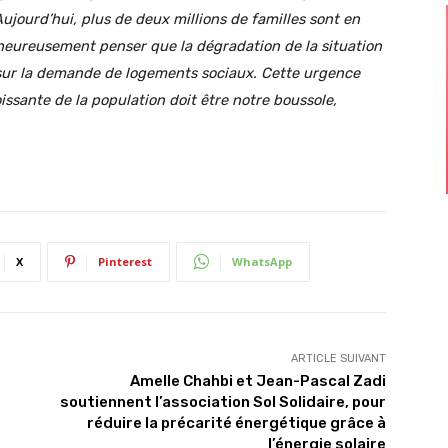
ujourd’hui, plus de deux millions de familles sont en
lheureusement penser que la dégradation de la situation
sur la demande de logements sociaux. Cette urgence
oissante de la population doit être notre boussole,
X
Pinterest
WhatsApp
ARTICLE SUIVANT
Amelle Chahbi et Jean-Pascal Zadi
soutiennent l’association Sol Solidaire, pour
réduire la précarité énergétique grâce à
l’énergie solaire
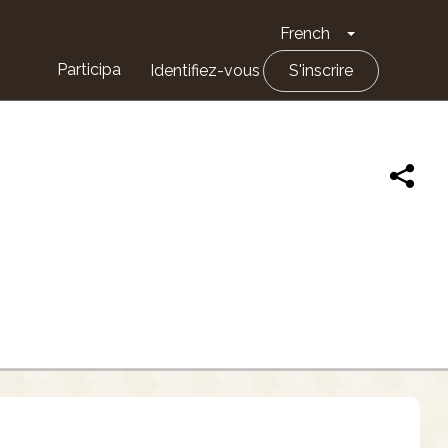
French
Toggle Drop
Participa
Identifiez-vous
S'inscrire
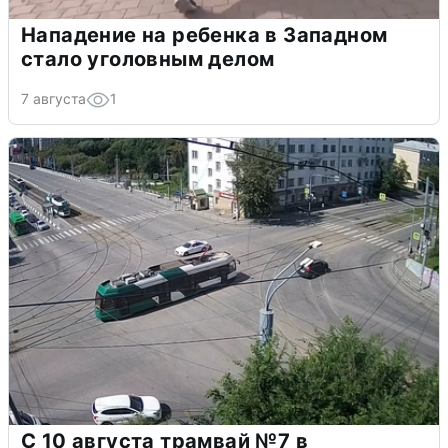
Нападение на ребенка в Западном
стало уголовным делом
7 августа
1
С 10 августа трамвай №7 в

*-*-*

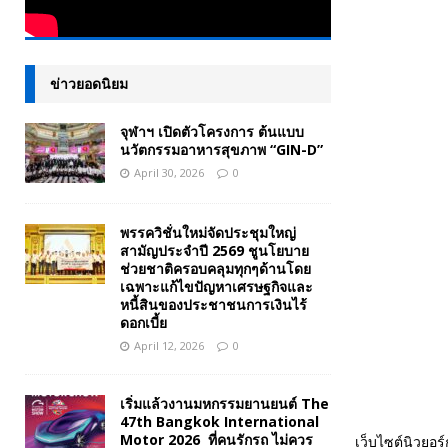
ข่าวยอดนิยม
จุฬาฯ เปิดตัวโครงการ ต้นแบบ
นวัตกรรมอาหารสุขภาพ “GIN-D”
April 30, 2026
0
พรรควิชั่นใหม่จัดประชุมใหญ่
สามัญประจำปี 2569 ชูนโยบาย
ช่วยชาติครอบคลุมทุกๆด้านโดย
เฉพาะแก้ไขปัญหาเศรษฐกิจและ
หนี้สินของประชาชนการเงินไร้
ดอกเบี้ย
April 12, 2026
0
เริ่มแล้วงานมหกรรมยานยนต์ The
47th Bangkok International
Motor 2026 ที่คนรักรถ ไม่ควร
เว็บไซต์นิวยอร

*-*-*

• _What you need to do_
Above are some entries. Restate word for word the lines from the one holding "ujourd’hui, plus de" through the one holding "С 10 августа трамвай №7 в", but not the pictures.

• _Response_
ujourd’hui, plus de deux millions de familles sont en
lheureusement penser que la dégradation de la situation
sur la demande de logements sociaux. Cette urgence
oissante de la population doit être notre boussole,
X
Pinterest
WhatsApp
ARTICLE SUIVANT
Amelle Chahbi et Jean-Pascal Zadi
soutiennent l’association Sol Solidaire, pour
réduire la précarité énergétique grâce à
l’énergie solaire
French
Toggle Drop
Participa
Identifiez-vous
S'inscrire
Нападение на ребенка в Западном
стало уголовным делом
7 августа
1
С 10 августа трамвай №7 в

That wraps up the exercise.